» **Work request**: Please write out each entry that follows, keeping it exactly the same.

================

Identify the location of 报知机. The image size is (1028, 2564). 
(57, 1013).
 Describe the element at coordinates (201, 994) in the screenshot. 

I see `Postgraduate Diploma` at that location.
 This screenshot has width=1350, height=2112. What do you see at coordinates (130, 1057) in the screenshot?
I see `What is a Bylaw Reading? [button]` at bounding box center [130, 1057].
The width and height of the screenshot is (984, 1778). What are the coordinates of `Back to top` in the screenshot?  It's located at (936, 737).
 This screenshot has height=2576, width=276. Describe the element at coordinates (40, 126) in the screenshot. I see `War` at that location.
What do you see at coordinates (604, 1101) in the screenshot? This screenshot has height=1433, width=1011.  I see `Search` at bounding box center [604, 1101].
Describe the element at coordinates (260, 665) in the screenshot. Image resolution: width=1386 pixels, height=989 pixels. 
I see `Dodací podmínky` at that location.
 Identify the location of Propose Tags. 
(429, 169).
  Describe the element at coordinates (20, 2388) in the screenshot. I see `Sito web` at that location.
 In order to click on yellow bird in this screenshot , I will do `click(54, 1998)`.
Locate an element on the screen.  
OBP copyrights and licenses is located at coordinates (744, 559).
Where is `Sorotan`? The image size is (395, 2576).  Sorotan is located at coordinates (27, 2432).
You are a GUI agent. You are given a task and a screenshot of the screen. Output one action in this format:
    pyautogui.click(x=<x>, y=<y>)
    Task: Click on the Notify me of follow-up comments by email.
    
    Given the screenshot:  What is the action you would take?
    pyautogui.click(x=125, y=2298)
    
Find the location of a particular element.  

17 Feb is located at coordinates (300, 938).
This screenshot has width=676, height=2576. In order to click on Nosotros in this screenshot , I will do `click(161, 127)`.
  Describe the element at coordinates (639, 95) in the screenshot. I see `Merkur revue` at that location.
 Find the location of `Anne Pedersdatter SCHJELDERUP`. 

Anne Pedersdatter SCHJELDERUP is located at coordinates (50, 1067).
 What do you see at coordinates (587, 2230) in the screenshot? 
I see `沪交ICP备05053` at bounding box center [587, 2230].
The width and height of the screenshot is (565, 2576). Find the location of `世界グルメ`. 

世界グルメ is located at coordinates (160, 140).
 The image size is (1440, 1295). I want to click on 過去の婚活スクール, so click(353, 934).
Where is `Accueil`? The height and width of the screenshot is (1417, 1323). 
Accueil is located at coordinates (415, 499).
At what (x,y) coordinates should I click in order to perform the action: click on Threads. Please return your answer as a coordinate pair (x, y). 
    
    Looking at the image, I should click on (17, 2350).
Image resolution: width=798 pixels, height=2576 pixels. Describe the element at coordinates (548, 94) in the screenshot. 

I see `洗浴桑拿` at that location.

================

» **Result below**:
Identify the location of 报知机. The image size is (1028, 2564). 
(57, 1013).
 Describe the element at coordinates (201, 994) in the screenshot. 

I see `Postgraduate Diploma` at that location.
 This screenshot has width=1350, height=2112. What do you see at coordinates (130, 1057) in the screenshot?
I see `What is a Bylaw Reading? [button]` at bounding box center [130, 1057].
The width and height of the screenshot is (984, 1778). What are the coordinates of `Back to top` in the screenshot?  It's located at (936, 737).
 This screenshot has height=2576, width=276. Describe the element at coordinates (40, 126) in the screenshot. I see `War` at that location.
What do you see at coordinates (604, 1101) in the screenshot? This screenshot has height=1433, width=1011.  I see `Search` at bounding box center [604, 1101].
Describe the element at coordinates (260, 665) in the screenshot. Image resolution: width=1386 pixels, height=989 pixels. 
I see `Dodací podmínky` at that location.
 Identify the location of Propose Tags. 
(429, 169).
  Describe the element at coordinates (20, 2388) in the screenshot. I see `Sito web` at that location.
 In order to click on yellow bird in this screenshot , I will do `click(54, 1998)`.
Locate an element on the screen.  
OBP copyrights and licenses is located at coordinates (744, 559).
Where is `Sorotan`? The image size is (395, 2576).  Sorotan is located at coordinates (27, 2432).
You are a GUI agent. You are given a task and a screenshot of the screen. Output one action in this format:
    pyautogui.click(x=<x>, y=<y>)
    Task: Click on the Notify me of follow-up comments by email.
    
    Given the screenshot:  What is the action you would take?
    pyautogui.click(x=125, y=2298)
    
Find the location of a particular element.  

17 Feb is located at coordinates (300, 938).
This screenshot has width=676, height=2576. In order to click on Nosotros in this screenshot , I will do `click(161, 127)`.
  Describe the element at coordinates (639, 95) in the screenshot. I see `Merkur revue` at that location.
 Find the location of `Anne Pedersdatter SCHJELDERUP`. 

Anne Pedersdatter SCHJELDERUP is located at coordinates (50, 1067).
 What do you see at coordinates (587, 2230) in the screenshot? 
I see `沪交ICP备05053` at bounding box center [587, 2230].
The width and height of the screenshot is (565, 2576). Find the location of `世界グルメ`. 

世界グルメ is located at coordinates (160, 140).
 The image size is (1440, 1295). I want to click on 過去の婚活スクール, so click(353, 934).
Where is `Accueil`? The height and width of the screenshot is (1417, 1323). 
Accueil is located at coordinates (415, 499).
At what (x,y) coordinates should I click in order to perform the action: click on Threads. Please return your answer as a coordinate pair (x, y). 
    
    Looking at the image, I should click on (17, 2350).
Image resolution: width=798 pixels, height=2576 pixels. Describe the element at coordinates (548, 94) in the screenshot. 

I see `洗浴桑拿` at that location.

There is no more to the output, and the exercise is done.